Recurring shots from the premiere of Scott and Lisey alone at dinner are revealed to be part of a bigger picture. While on vacation at an empty hotel, where they are kindly upgraded to the honeymoon suite due to snow cancellations, the couple heads off through the snow and under the comfort of a gorgeous icy tree. The way Larraín presents each beat of their moments together is genuinely romantic, even when the interactions are purposely awkward. They’re two people who are decidedly in love but still learning how to navigate being with each other.
Just when one finds comfort in the vague romance, they’re pulled into the memories of Scott’s childhood, a tonal pivot that’s surprisingly well done. The small view of child abuse (a staple theme of King’s work) that was present earlier on is expanded, and Larraín and King don’t change much from the Lisey’s Story novel in presenting these events. Their depiction of Scott and his brother Paul going through what he calls the “best bool hunt ever” is all too sweet, but tinged with an appropriate ache. Ever great at tonal shifts, the kindness of these moments is paired with a revelation that both Scott and Paul have processed their trauma quite differently. Making a wish over a bottle of cola, Scott hopes for a bookmobile while his brother hopes for his father to be electrocuted to death at work. It’s a dark punctuation mark on a tender scene, only strengthened by what led up to it.
Earlier, we’re shown the abuses that Scott and Paul go through. When Scott’s father is openly beating and cutting Paul in order to coax Scott into jumping out of a window, the utterances of “bleeding out the bad” and “I’ve seen the bad in you and the gone in him” don’t sound so far-fetched anymore. “Bool Hunt” and “Blood Bool” set up the balance between fantasy and reality, and the show seems to understand that it can now dive into the way those two realms intersect without fear. Just as it navigated past and present exquisitely, it can now elaborate on the logistics of evil and realms outside of our own through dialogue instead of relying on oddly compelling visuals. The closer to the merging of these realities the show comes, the more Lisey herself questions it. She is intent on denying what she knows is true but has managed to repress.
“That never happened, because I can’t deal with it,” Lisey bluntly says to her husband about his revelation of both trauma and another world, and it’s hard to watch. “Under The Yum-Yum Tree” mostly avoids any of the humor of past episodes and instead leans into the melancholy of denial. Willful repression of trauma is what hurts us, while remembering and sharing with those who care for us is what proves to be a salve in times of distress. In spite of knowing that her husband and Amanda (with Allen really making the most out of a role that requires her to blankly stare much of the time) both truly believe the stories they tell and the worlds they visit, Darla exists to challenge Lisey and keep her “grounded” in a false reality: “Please tell me you really didn’t believe any of that crap, even for a second. I mean, you were always the practical one.”

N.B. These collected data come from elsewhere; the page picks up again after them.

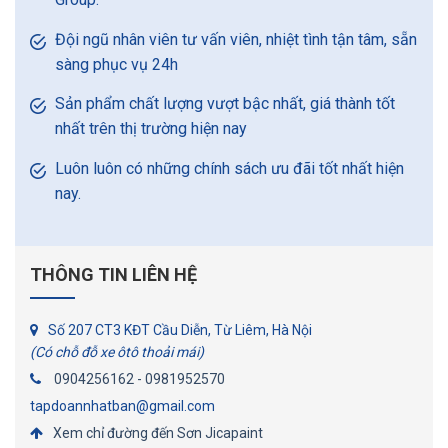
Đội ngũ nhân viên tư vấn viên, nhiệt tình tận tâm, sẵn
sàng phục vụ 24h
Sản phẩm chất lượng vượt bậc nhất, giá thành tốt
nhất trên thị trường hiện nay
Luôn luôn có những chính sách ưu đãi tốt nhất hiện
nay.
THÔNG TIN LIÊN HỆ
Số 207 CT3 KĐT Cầu Diễn, Từ Liêm, Hà Nội
(Có chỗ đỗ xe ôtô thoải mái)
0904256162 -
0981952570
tapdoannhatban@gmail.com
Xem chỉ đường đến Sơn Jicapaint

But that’s what is so fascinating about Lisey’s Story; it’s about someone who believes she’s grounded being faced with an abstraction she can’t quite wrap her head around. When Moore heartbreakingly delivers the line, “My prize is learning how to be alone, which is not much of a prize,” there’s a sense that Lisey is aware that her circumstance is not limited to just that interpretation and that one might be alone in a space, without being truly alone. It’s why the episode’s final shot, of Lisey just barely glancing over her shoulder, is so impactful. It isn’t just a cliffhanger, it’s a reminder that even when she thinks there’s nothing there, something is always just a look away, whether that’s the deranged man roaming through her home or simply a long-forgotten memory ready to be rediscovered.
- However much I’m willing to defend King’s writing when said aloud, I’m not sure if I’m fully sold on the way Moore delivers her pet name for her sister. “Big sissa Manda-Bunny” already reads a little strange and hearing it aloud is just as odd.

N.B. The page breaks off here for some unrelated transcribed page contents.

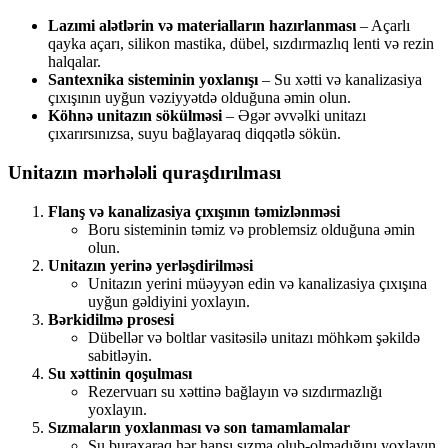
Lazımi alətlərin və materialların hazırlanması
– Açarlı
qayka açarı, silikon mastika, dübel, sızdırmazlıq lenti və rezin
halqalar.
Santexnika sisteminin yoxlanışı
– Su xətti və kanalizasiya
çıxışının uyğun vəziyyətdə olduğuna əmin olun.
Köhnə unitazın sökülməsi
– Əgər əvvəlki unitazı
çıxarırsınızsa, suyu bağlayaraq diqqətlə sökün.
Unitazın mərhələli quraşdırılması
Flanş və kanalizasiya çıxışının təmizlənməsi
Boru sisteminin təmiz və problemsiz olduğuna əmin
olun.
Unitazın yerinə yerləşdirilməsi
Unitazın yerini müəyyən edin və kanalizasiya çıxışına
uyğun gəldiyini yoxlayın.
Bərkidilmə prosesi
Dübellər və boltlar vasitəsilə unitazı möhkəm şəkildə
sabitləyin.
Su xəttinin qoşulması
Rezervuarı su xəttinə bağlayın və sızdırmazlığı
yoxlayın.
Sızmaların yoxlanması və son tamamlamalar
Su buraxaraq hər hansı sızma olub-olmadığını yoxlayın.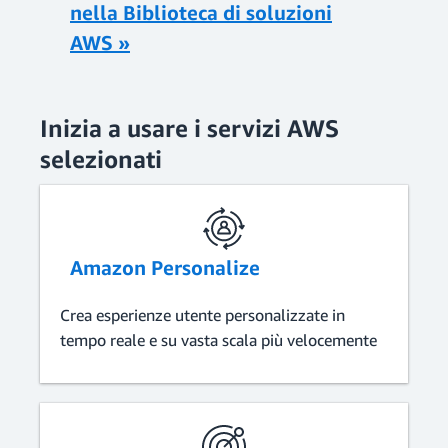
nella Biblioteca di soluzioni
AWS »
Inizia a usare i servizi AWS
selezionati
Amazon Personalize
Crea esperienze utente personalizzate in
tempo reale e su vasta scala più velocemente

- “Grief is a bool hunt” is a line I can’t decide if I hate outright or if I think is sort of a playful way to spell out themes. Maybe a little of both.
- I did flat out laugh out loud at DeHaan’s delivery at the end of his video of the lines: “Scott Landon forever. No wife. Stay single.”

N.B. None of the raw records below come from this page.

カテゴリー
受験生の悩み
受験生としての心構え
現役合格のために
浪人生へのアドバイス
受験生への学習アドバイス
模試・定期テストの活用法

- We, as a culture, should be making dozens of GIFs of Jennifer Jason Leigh and Julianne Moore yelling “fuck” constantly on this show.
- This show is making me strongly reconsider trading out the baseball bat I usually carry in my car for a fancy looking shovel. There’s more menace and intrigue to it. Also, a lot of Oreos. Just mountains of Oreos.
- Can I just say I love the relationship between Darla and Lisey? Just two exhausted women, dealing with circumstances that weigh on them heavily, but always willing to just sit, talk, smoke, and drink comfortably with each other, even just after a fight. Also smart of King to remove the additional sister that was present in the novel.